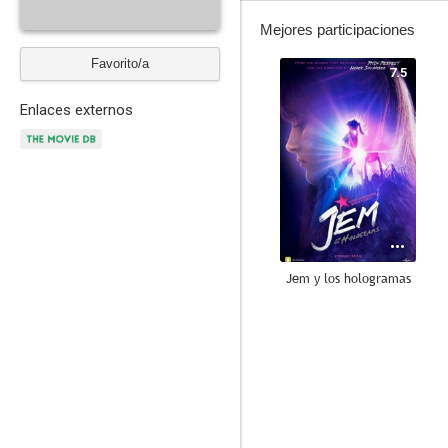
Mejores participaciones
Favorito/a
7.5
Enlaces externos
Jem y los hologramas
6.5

--

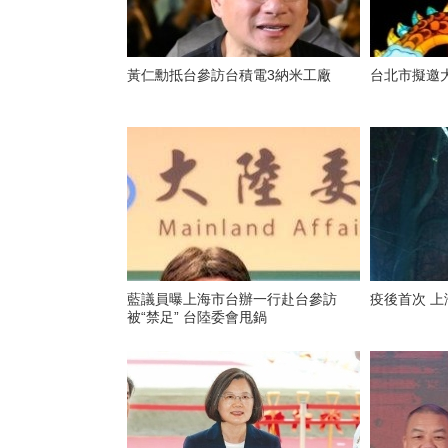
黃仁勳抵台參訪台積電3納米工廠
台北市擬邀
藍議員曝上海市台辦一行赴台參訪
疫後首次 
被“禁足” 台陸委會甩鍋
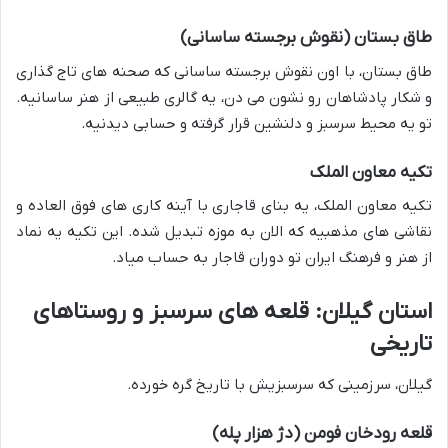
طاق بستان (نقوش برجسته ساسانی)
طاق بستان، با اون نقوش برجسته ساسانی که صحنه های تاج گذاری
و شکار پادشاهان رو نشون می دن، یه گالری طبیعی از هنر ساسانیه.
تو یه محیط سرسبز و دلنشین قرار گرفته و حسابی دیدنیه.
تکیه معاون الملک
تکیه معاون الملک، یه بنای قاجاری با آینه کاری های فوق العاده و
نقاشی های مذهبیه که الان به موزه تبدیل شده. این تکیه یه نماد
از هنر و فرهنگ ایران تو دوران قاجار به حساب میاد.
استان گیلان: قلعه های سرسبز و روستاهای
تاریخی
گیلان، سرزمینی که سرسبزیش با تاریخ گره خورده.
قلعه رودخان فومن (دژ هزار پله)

---

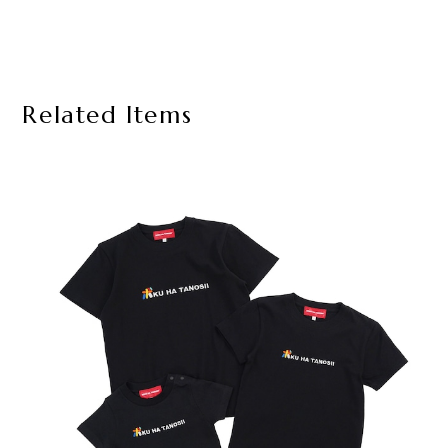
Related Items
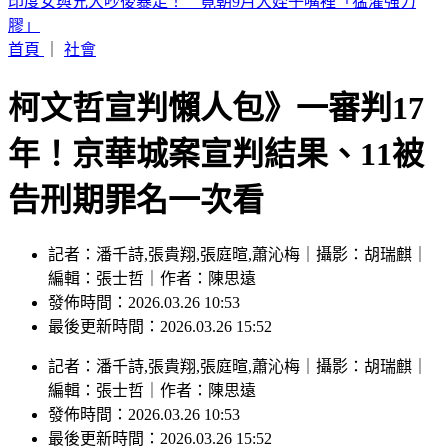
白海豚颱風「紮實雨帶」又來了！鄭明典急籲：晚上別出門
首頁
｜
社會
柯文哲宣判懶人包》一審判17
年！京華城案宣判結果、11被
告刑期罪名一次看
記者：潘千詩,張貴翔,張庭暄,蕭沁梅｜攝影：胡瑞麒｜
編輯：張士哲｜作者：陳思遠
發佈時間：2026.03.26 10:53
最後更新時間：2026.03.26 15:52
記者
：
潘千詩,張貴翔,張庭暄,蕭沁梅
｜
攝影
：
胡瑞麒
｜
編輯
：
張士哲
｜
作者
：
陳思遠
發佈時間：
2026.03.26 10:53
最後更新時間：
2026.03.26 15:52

#### What you will do:
Lines above containing "قلعه": give their number only.

#### Task solution:
2